## Required work
Count the lines below that include the word "chantier", then give that number and no other words.

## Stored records
╭──

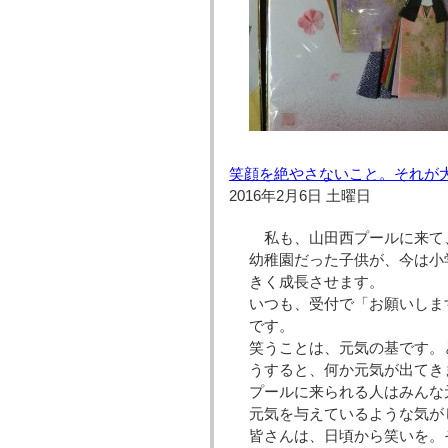
笑顔を絶やさないこと。それが
2016年2月6日 土曜日
私も、山田西プールに来て
幼稚園だった子供が、今は小
きく成長させます。
いつも、受付で「お願いしま
です。
笑うことは、元気の基です。
うすると、何か元気が出てき
プールに来られる人はみんな
元気を与えているような気が
皆さんは、日頃から笑いを。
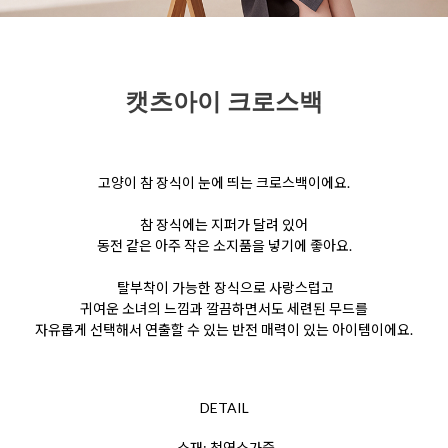
캣츠아이 크로스백
고양이 참 장식이 눈에 띄는 크로스백이에요.
참 장식에는 지퍼가 달려 있어
동전 같은 아주 작은 소지품을 넣기에 좋아요.
탈부착이 가능한 장식으로 사랑스럽고
귀여운 소녀의 느낌과 깔끔하면서도 세련된 무드를
자유롭게 선택해서 연출할 수 있는 반전 매력이 있는 아이템이에요.
DETAIL
소재: 천연소가죽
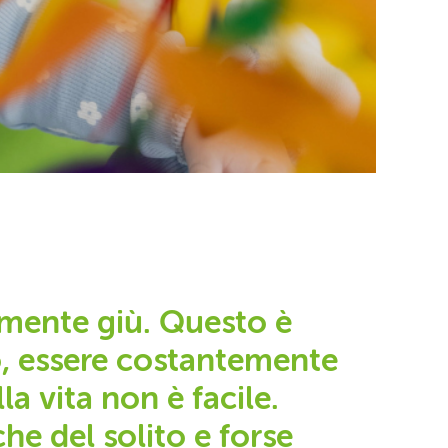
mente giù. Questo è
, essere costantemente
la vita non è facile.
che del solito e forse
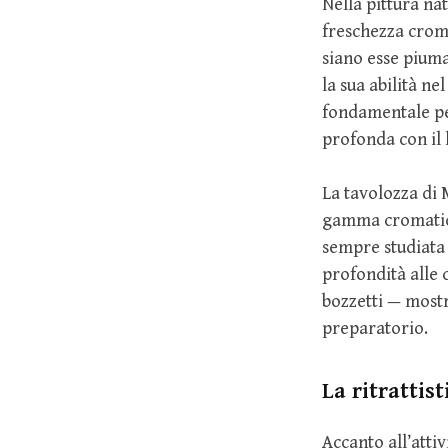
Nella pittura nat
freschezza croma
siano esse pium
la sua abilità ne
fondamentale per
profonda con il 
La tavolozza di M
gamma cromatica
sempre studiata 
profondità alle 
bozzetti — mostr
preparatorio.
La ritrattist
Accanto all’atti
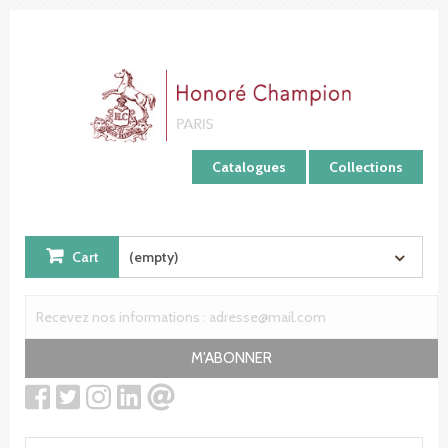
Cookies management panel
Catalogues
Collections
Cart
(empty)
M'ABONNER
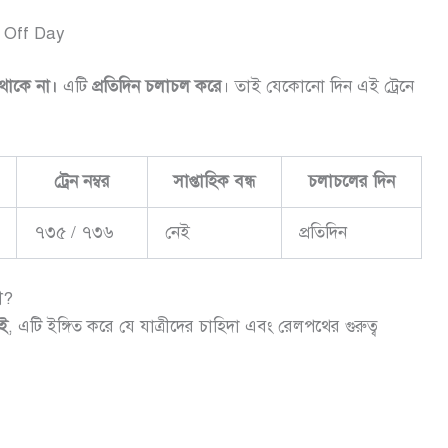
ss Off Day
 থাকে না।
এটি
প্রতিদিন চলাচল করে
। তাই যেকোনো দিন এই ট্রেনে
ট্রেন নম্বর
সাপ্তাহিক বন্ধ
চলাচলের দিন
৭৩৫ / ৭৩৬
নেই
প্রতিদিন
ী?
েই
, এটি ইঙ্গিত করে যে যাত্রীদের চাহিদা এবং রেলপথের গুরুত্ব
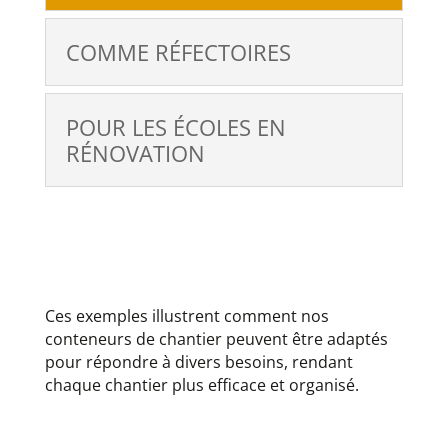
COMME RÉFECTOIRES
POUR LES ÉCOLES EN
RÉNOVATION
Ces exemples illustrent comment nos
conteneurs de chantier peuvent être adaptés
pour répondre à divers besoins, rendant
chaque chantier plus efficace et organisé.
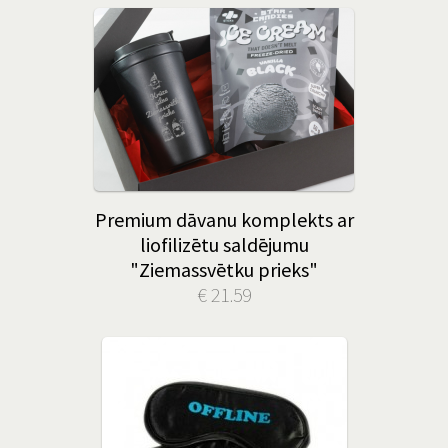
Premium dāvanu komplekts ar
liofilizētu saldējumu
"Ziemassvētku prieks"
€ 21.59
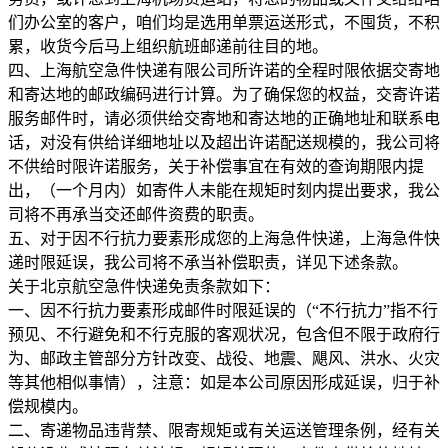
们办公室的客户，咱们均是选用单票运送形式，不囤货，不积
累，收货今后马上组织航班邮递前往目的地。
四、上海航空急件快递有限公司所许诺的全程时限依据交寄地
和寄达地的邮政编码进行计算。为了确保您的权益，交寄许诺
服务邮件时，请必须供给交寄地和寄达地的正确地址和联系电
话，对没有供给详细地址以及超出许诺配送规模的，我公司将
不供给时限许诺服务，关于补偿事宜在有效的查询期限内提
出，（一个月内）如寄件人未能在规矩时刻内提出要求，我公
司将不再承当交还邮件资费的职责。
五、对于因不行抗力要素形成您的上海急件快递，上海急件快
递时限延误，我公司将不承当补偿职责，详见下述条款。
关于北京航空急件快递免责条款如下：
一、因不行抗力要素形成邮件时限延误的（“不行抗力”指不行
预见、不行避免和不行克服的客观状况，包含但不限于政府行
为、邮政主管部分方针改变、战役、地震、飓风、洪水、火灾
等其他相似事情），注意：如是本公司原因形成延误，归于补
偿规模内。
二、寄递物品违背禁、限寄规矩或有关运送管理条例，经有关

╰──

## Answer to this task
2